→ What the task requires: Produce a copy of every line in the records that holds the string "SARBSUKH".

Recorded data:
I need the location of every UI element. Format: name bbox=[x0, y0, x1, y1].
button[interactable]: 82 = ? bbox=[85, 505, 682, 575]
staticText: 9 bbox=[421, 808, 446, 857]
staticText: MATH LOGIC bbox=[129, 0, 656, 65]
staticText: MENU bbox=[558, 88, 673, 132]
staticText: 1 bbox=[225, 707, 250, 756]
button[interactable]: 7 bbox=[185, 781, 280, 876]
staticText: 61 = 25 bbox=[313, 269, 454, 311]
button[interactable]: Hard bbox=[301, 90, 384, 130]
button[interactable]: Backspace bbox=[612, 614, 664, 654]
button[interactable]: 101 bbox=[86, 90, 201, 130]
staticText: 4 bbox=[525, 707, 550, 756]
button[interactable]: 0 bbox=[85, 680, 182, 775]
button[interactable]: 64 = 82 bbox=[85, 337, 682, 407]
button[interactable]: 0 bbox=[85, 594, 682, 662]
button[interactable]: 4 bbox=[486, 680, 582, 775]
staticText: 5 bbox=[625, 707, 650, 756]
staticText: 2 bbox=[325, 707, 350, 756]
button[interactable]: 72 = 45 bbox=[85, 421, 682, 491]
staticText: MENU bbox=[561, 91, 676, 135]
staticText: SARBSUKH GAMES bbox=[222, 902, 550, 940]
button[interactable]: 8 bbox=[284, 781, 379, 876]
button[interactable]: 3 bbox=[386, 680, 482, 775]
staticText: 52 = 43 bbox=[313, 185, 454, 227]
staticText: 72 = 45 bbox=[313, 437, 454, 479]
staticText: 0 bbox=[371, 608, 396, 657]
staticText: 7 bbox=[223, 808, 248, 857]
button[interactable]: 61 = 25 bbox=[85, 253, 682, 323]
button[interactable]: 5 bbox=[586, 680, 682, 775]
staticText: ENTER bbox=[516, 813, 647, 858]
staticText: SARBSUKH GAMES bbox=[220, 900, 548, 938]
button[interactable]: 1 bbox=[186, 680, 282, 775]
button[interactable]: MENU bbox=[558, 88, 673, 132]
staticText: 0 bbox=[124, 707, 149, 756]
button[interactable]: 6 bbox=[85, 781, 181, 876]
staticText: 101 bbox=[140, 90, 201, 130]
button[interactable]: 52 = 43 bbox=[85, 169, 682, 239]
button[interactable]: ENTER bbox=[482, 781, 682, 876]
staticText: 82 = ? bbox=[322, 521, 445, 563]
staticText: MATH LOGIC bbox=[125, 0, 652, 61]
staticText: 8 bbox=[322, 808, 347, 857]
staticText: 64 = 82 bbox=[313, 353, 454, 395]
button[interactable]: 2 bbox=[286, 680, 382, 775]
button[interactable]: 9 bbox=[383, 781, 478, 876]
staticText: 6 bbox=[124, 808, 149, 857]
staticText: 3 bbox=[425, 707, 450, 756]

→ Your response:
staticText: SARBSUKH GAMES bbox=[222, 902, 550, 940]
staticText: SARBSUKH GAMES bbox=[220, 900, 548, 938]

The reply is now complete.